Bien entendu, les postes clients ne peuvent pas choisir leurs adresses IP sans vérification d'unicité. Dans le cas de l'absence de serveur DHCP (et donc d'autorité centrale), les clients qui démarrent interrogent les machines déjà présentes sur le réseau pour déterminer si l'adresse qu'ils envisagent de prendre est bien libre. Dans le cas contraire, une autre adresse est essayée, et ainsi de suite. Ainsi, même en cas de panne de tous les serveurs DHCP d'un réseau, les postes clients peuvent toujours travailler ensemble sans conflit d'adresses IP.
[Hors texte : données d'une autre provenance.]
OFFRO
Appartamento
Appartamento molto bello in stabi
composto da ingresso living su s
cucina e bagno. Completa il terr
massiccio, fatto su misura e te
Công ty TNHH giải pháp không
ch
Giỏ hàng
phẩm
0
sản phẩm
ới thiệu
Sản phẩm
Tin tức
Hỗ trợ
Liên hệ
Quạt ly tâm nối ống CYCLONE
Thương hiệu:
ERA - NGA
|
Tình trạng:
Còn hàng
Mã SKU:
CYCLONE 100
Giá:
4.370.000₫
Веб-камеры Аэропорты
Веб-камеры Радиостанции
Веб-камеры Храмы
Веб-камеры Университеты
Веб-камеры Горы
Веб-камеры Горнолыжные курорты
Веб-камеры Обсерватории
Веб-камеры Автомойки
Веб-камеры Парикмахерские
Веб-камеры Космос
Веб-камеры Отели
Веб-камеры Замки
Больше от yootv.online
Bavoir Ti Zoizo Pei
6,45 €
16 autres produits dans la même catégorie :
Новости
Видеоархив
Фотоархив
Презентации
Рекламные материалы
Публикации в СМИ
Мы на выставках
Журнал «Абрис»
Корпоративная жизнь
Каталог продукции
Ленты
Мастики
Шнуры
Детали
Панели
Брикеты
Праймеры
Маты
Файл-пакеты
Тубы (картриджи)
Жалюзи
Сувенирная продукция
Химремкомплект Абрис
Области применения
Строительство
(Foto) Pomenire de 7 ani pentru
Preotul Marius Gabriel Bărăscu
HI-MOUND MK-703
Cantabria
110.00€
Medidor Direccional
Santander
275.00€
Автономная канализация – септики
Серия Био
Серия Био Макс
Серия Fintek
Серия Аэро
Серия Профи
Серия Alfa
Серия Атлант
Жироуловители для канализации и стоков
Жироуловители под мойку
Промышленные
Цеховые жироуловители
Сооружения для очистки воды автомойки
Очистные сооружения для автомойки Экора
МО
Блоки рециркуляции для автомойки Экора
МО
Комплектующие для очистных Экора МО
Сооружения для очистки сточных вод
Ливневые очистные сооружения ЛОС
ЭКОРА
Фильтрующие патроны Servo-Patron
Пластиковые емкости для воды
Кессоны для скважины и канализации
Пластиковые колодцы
Comme vous pouvez le constater, le comportement de dhclient est relativement complexe et dépend de nombre de paramètres. Tous ces paramètres peuvent être définis dans le fichier de configuration /etc/dhclient.conf. Ce fichier contient en particulier les différentes durées intervenant dans le choix des adresses IP, par exemple la durée minimale d'un bail, les durées entre chaque tentative de configuration, les informations qui doivent être récupérées des serveurs DHCP, ainsi que les valeurs par défaut pour ces informations lorsque les serveurs ne les fournissent pas. Le fichier de configuration dhclient.conf est donc relativement complexe. Heureusement, dhclient utilise des options par défaut qui conviennent dans la plupart des cas, aussi est-il fortement probable que votre fichier dhclient.conf soit vide. Si toutefois vous désirez en savoir plus, vous pouvez consulter la page de manuel dhclient.conf.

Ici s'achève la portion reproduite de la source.